| Work request |
For the entries below, print exactly the lines between the line holding "nécessaires. Avec son" and the line holding "très bon état.", inclusive, and nothing else.
== Data provided
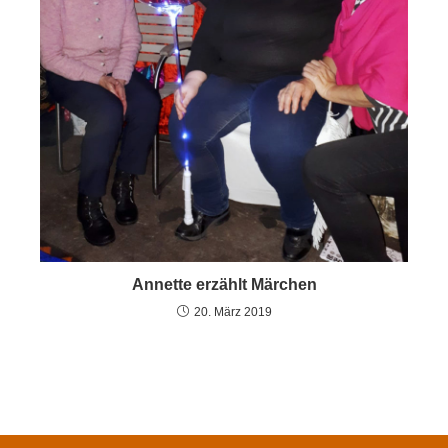
Annette erzählt Märchen
20. März 2019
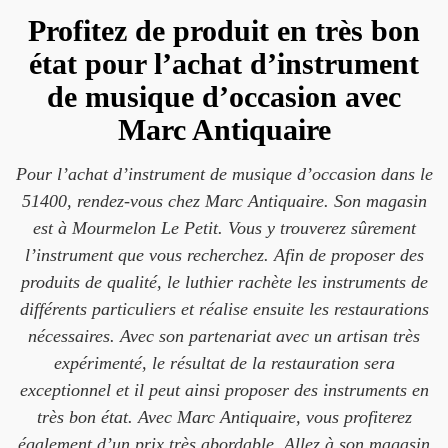
Profitez de produit en très bon
état pour l’achat d’instrument
de musique d’occasion avec
Marc Antiquaire
Pour l’achat d’instrument de musique d’occasion dans le
51400, rendez-vous chez Marc Antiquaire. Son magasin
est à Mourmelon Le Petit. Vous y trouverez sûrement
l’instrument que vous recherchez. Afin de proposer des
produits de qualité, le luthier rachète les instruments de
différents particuliers et réalise ensuite les restaurations
nécessaires. Avec son partenariat avec un artisan très
expérimenté, le résultat de la restauration sera
exceptionnel et il peut ainsi proposer des instruments en
très bon état. Avec Marc Antiquaire, vous profiterez
également d’un prix très abordable. Allez à son magasin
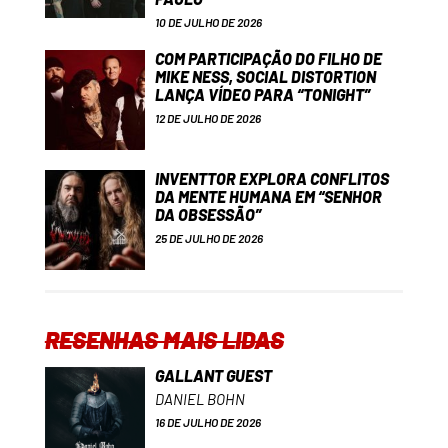
10 DE JULHO DE 2026
COM PARTICIPAÇÃO DO FILHO DE
MIKE NESS, SOCIAL DISTORTION
LANÇA VÍDEO PARA “TONIGHT”
12 DE JULHO DE 2026
INVENTTOR EXPLORA CONFLITOS
DA MENTE HUMANA EM “SENHOR
DA OBSESSÃO”
25 DE JULHO DE 2026
RESENHAS MAIS LIDAS
GALLANT GUEST
DANIEL BOHN
16 DE JULHO DE 2026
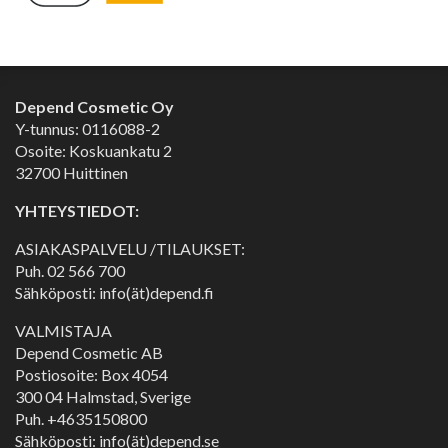
Depend Cosmetic Oy
Y-tunnus: 0116088-2
Osoite: Koskuankatu 2
32700 Huittinen
YHTEYSTIEDOT:
ASIAKASPALVELU /TILAUKSET:
Puh.
02 566 700
Sähköposti: info(ät)depend.fi
VALMISTAJA
Depend Cosmetic AB
Postiosoite: Box 4054
300 04 Halmstad, Sverige
Puh. +4635150800
Sähköposti: info(ät)depend.se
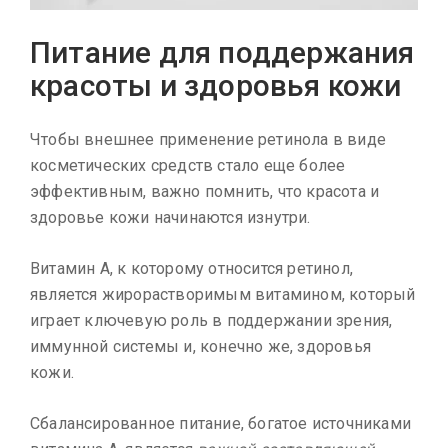
Питание для поддержания
красоты и здоровья кожи
Чтобы внешнее применение ретинола в виде
косметических средств стало еще более
эффективным, важно помнить, что красота и
здоровье кожи начинаются изнутри.
Витамин А, к которому относится ретинол,
является жирорастворимым витамином, который
играет ключевую роль в поддержании зрения,
иммунной системы и, конечно же, здоровья
кожи.
Сбалансированное питание, богатое источниками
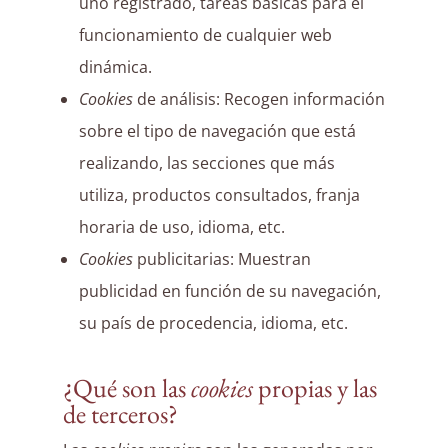
uno registrado, tareas básicas para el
funcionamiento de cualquier web
dinámica.
Cookies
de análisis: Recogen información
sobre el tipo de navegación que está
realizando, las secciones que más
utiliza, productos consultados, franja
horaria de uso, idioma, etc.
Cookies
publicitarias: Muestran
publicidad en función de su navegación,
su país de procedencia, idioma, etc.
¿Qué son las
cookies
propias y las
de terceros?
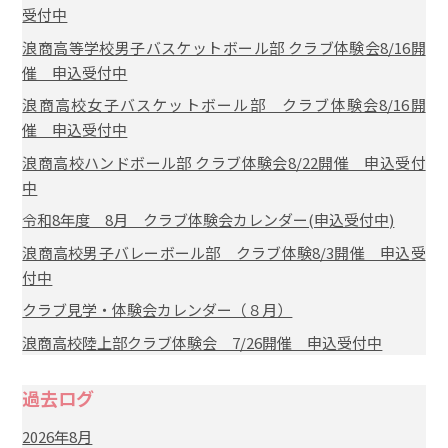
受付中
浪商高等学校男子バスケットボール部 クラブ体験会8/16開
催 申込受付中
浪商高校女子バスケットボール部 クラブ体験会8/16開
催 申込受付中
浪商高校ハンドボール部 クラブ体験会8/22開催 申込受付
中
令和8年度 8月 クラブ体験会カレンダー(申込受付中)
浪商高校男子バレーボール部 クラブ体験8/3開催 申込受
付中
クラブ見学・体験会カレンダー（８月）
浪商高校陸上部クラブ体験会 7/26開催 申込受付中
過去ログ
2026年8月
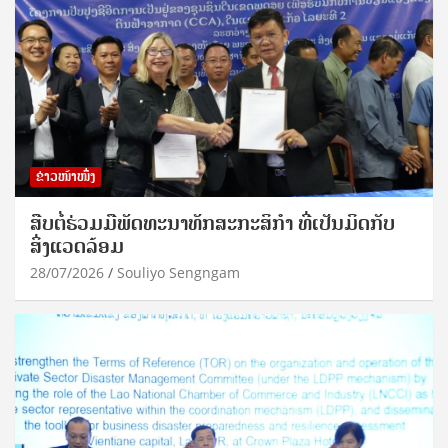
ຂ່າວໜ້າໜຶ່ງ
ສືບຕໍ່ຮ່ວມມືພັດທະນາທັກສະກະສິກຳ ທີ່ເປັນມິດກັບ
ສິ່ງແວດລ້ອມ
28/07/2026
Souliyo Sengngam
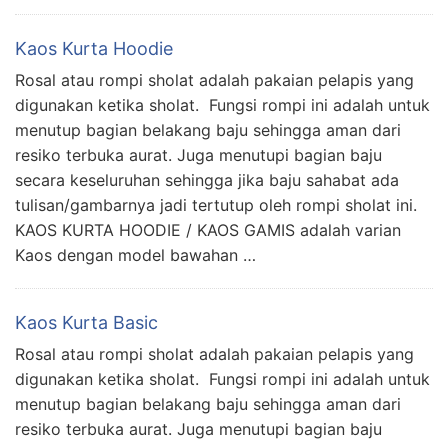
Kaos Kurta Hoodie
Rosal atau rompi sholat adalah pakaian pelapis yang
digunakan ketika sholat. Fungsi rompi ini adalah untuk
menutup bagian belakang baju sehingga aman dari
resiko terbuka aurat. Juga menutupi bagian baju
secara keseluruhan sehingga jika baju sahabat ada
tulisan/gambarnya jadi tertutup oleh rompi sholat ini.
KAOS KURTA HOODIE / KAOS GAMIS adalah varian
Kaos dengan model bawahan …
Kaos Kurta Basic
Rosal atau rompi sholat adalah pakaian pelapis yang
digunakan ketika sholat. Fungsi rompi ini adalah untuk
menutup bagian belakang baju sehingga aman dari
resiko terbuka aurat. Juga menutupi bagian baju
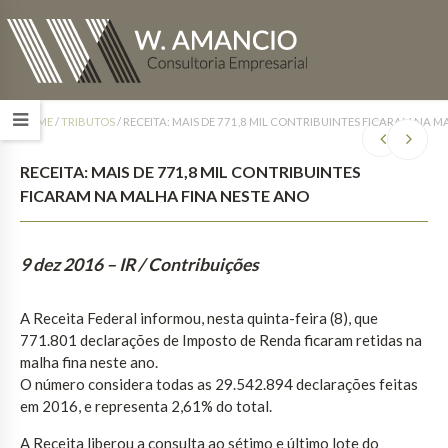
HOME
/
TRIBUTOS
/
RECEITA: MAIS DE 771,8 MIL CONTRIBUINTES FICARAM NA 
RECEITA: MAIS DE 771,8 MIL CONTRIBUINTES
FICARAM NA MALHA FINA NESTE ANO
9 dez 2016
– IR / Contribuições
A Receita Federal informou, nesta quinta-feira (8), que
771.801 declarações de Imposto de Renda ficaram retidas na
malha fina neste ano.
O número considera todas as 29.542.894 declarações feitas
em 2016, e representa 2,61% do total.
A Receita liberou a consulta ao sétimo e último lote do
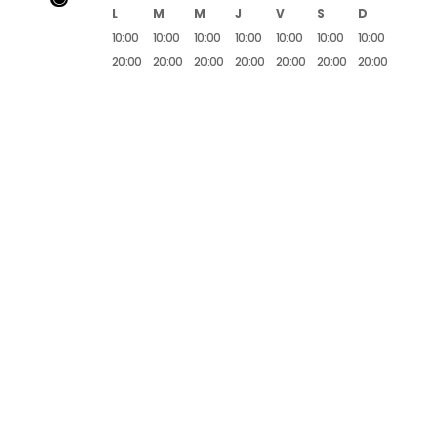
L
M
M
J
V
S
D
10:00
10:00
10:00
10:00
10:00
10:00
10:00
20:00
20:00
20:00
20:00
20:00
20:00
20:00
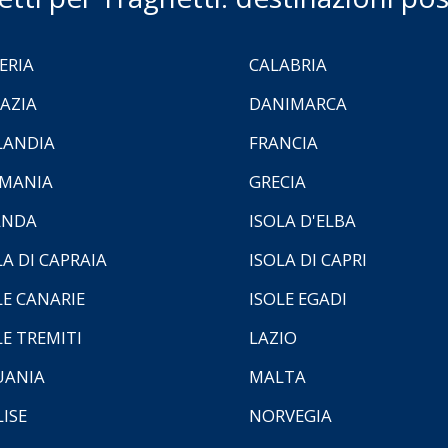
ERIA
CALABRIA
AZIA
DANIMARCA
LANDIA
FRANCIA
MANIA
GRECIA
ANDA
ISOLA D'ELBA
LA DI CAPRAIA
ISOLA DI CAPRI
LE CANARIE
ISOLE EGADI
LE TREMITI
LAZIO
UANIA
MALTA
ISE
NORVEGIA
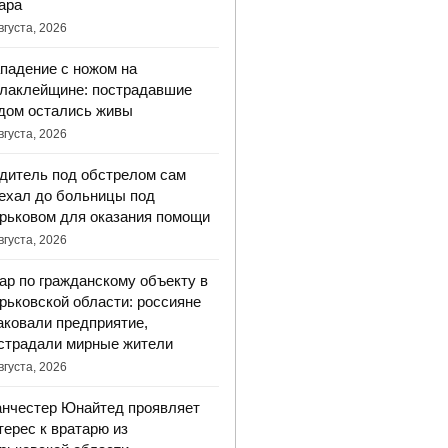
ара
вгуста, 2026
падение с ножом на
лаклейщине: пострадавшие
дом остались живы
вгуста, 2026
дитель под обстрелом сам
ехал до больницы под
рьковом для оказания помощи
вгуста, 2026
ар по гражданскому объекту в
рьковской области: россияне
аковали предприятие,
страдали мирные жители
вгуста, 2026
нчестер Юнайтед проявляет
терес к вратарю из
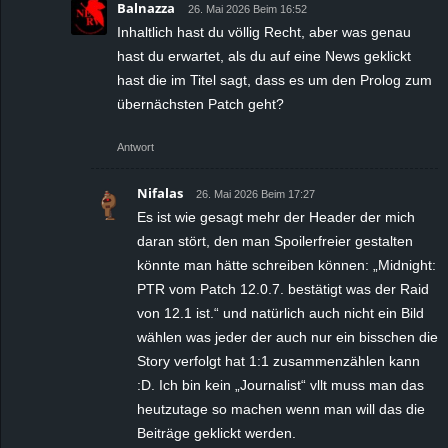
Balnazza
26. Mai 2026 Beim 16:52
Inhaltlich hast du völlig Recht, aber was genau
hast du erwartet, als du auf eine News geklickt
hast die im Titel sagt, dass es um den Prolog zum
übernächsten Patch geht?
Antwort
Nifalas
26. Mai 2026 Beim 17:27
Es ist wie gesagt mehr der Header der mich
daran stört, den man Spoilerfreier gestalten
könnte man hätte schreiben können: „Midnight:
PTR vom Patch 12.0.7. bestätigt was der Raid
von 12.1 ist.“ und natürlich auch nicht ein Bild
wählen was jeder der auch nur ein bisschen die
Story verfolgt hat 1:1 zusammenzählen kann
:D. Ich bin kein „Journalist“ vllt muss man das
heutzutage so machen wenn man will das die
Beiträge geklickt werden.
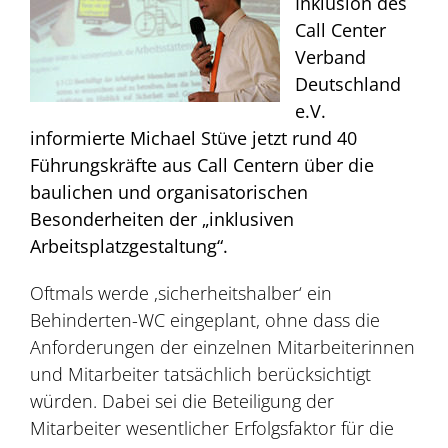
Inklusion des
Call Center
Verband
Deutschland
e.V.
informierte Michael Stüve jetzt rund 40
Führungskräfte aus Call Centern über die
baulichen und organisatorischen
Besonderheiten der „inklusiven
Arbeitsplatzgestaltung“.
Oftmals werde ,sicherheitshalber‘ ein
Behinderten-WC eingeplant, ohne dass die
Anforderungen der einzelnen Mitarbeiterinnen
und Mitarbeiter tatsächlich berücksichtigt
würden. Dabei sei die Beteiligung der
Mitarbeiter wesentlicher Erfolgsfaktor für die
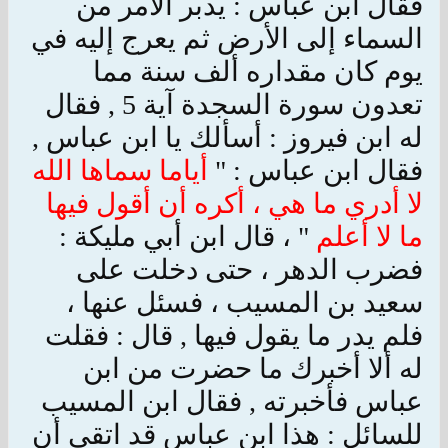
فقال ابن عباس : يدبر الأمر من
السماء إلى الأرض ثم يعرج إليه في
يوم كان مقداره ألف سنة مما
تعدون سورة السجدة آية 5 , فقال
له ابن فيروز : أسألك يا ابن عباس ,
فقال ابن عباس : "
أياما سماها الله
لا أدري ما هي ، أكره أن أقول فيها
ما لا أعلم
" ، قال ابن أبي مليكة :
فضرب الدهر ، حتى دخلت على
سعيد بن المسيب ، فسئل عنها ،
فلم يدر ما يقول فيها , قال : فقلت
له ألا أخبرك ما حضرت من ابن
عباس فأخبرته , فقال ابن المسيب
للسائل : هذا ابن عباس قد اتقى أن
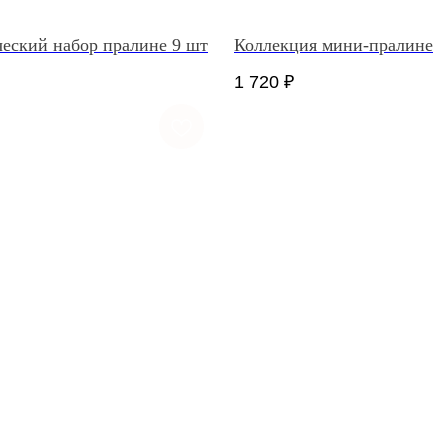
еский набор пралине 9 шт
Коллекция мини-пралине
1 720
₽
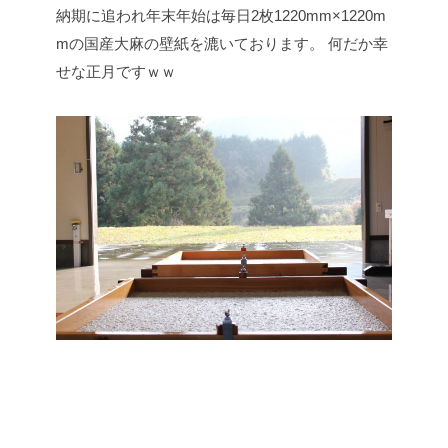
納期に追われ年末年始は毎日2枚1220mm×1220m
mの国産大麻の壁紙を漉いております。
何だか幸
せな正月ですｗｗ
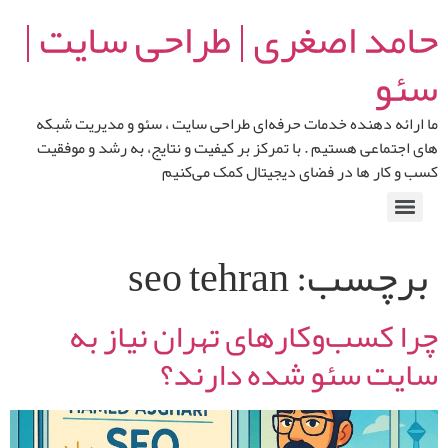
حامد اصغری | طراحی سایت |
سئو
ما ارائه‌ دهنده خدمات حرفه‌ای طراحی سایت ، سئو و مدیریت شبکه‌
های اجتماعی هستیم . با تمرکز بر کیفیت و نتایج، به رشد و موفقیت
کسب‌ و کار ها در فضای دیجیتال کمک می‌کنیم
برچسب:
seo tehran
چرا کسب‌وکارهای تهران نیاز به
سایت سئو شده دارند؟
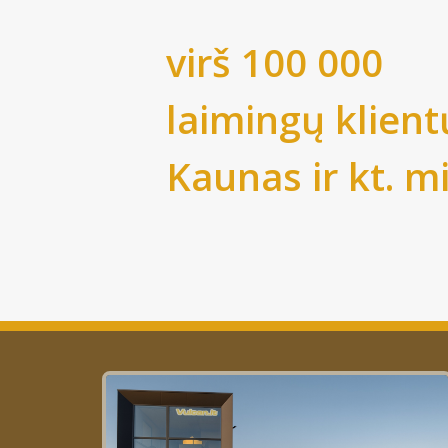
virš 100 000
laimingų klient
Kaunas
ir kt. m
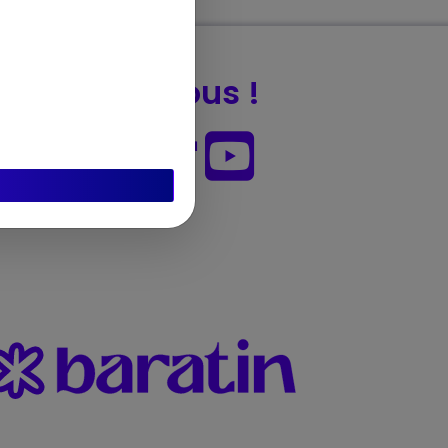
Suivez-nous !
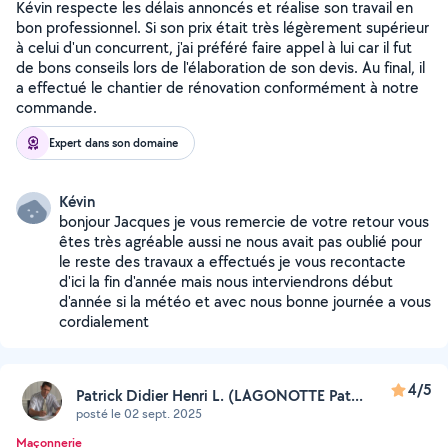
Kévin respecte les délais annoncés et réalise son travail en
bon professionnel. Si son prix était très légèrement supérieur
à celui d'un concurrent, j'ai préféré faire appel à lui car il fut
de bons conseils lors de l'élaboration de son devis. Au final, il
a effectué le chantier de rénovation conformément à notre
commande.
Expert dans son domaine
Kévin
bonjour Jacques je vous remercie de votre retour vous
êtes très agréable aussi ne nous avait pas oublié pour
le reste des travaux a effectués je vous recontacte
d'ici la fin d'année mais nous interviendrons début
d'année si la météo et avec nous bonne journée a vous
cordialement
4/5
Patrick Didier Henri L. (LAGONOTTE Pat...
posté le 02 sept. 2025
Maçonnerie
====
| Answer |
nécessaires. Avec son partenariat avec un artisan très
expérimenté, le résultat de la restauration sera
exceptionnel et il peut ainsi proposer des instruments en
très bon état. Avec Marc Antiquaire, vous profiterez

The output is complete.